_Exercise_
Give again the line that contains "Directrice des opérations", plus every line after it to the end of the records, unchanged.

_Records shown_
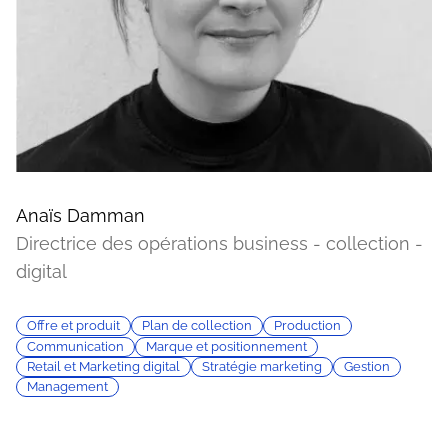
Anaïs Damman
Directrice des opérations business - collection -
digital
Offre et produit
Plan de collection
Production
Communication
Marque et positionnement
Retail et Marketing digital
Stratégie marketing
Gestion
Management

_Answer_
Directrice des opérations business - collection -
digital
Offre et produit
Plan de collection
Production
Communication
Marque et positionnement
Retail et Marketing digital
Stratégie marketing
Gestion
Management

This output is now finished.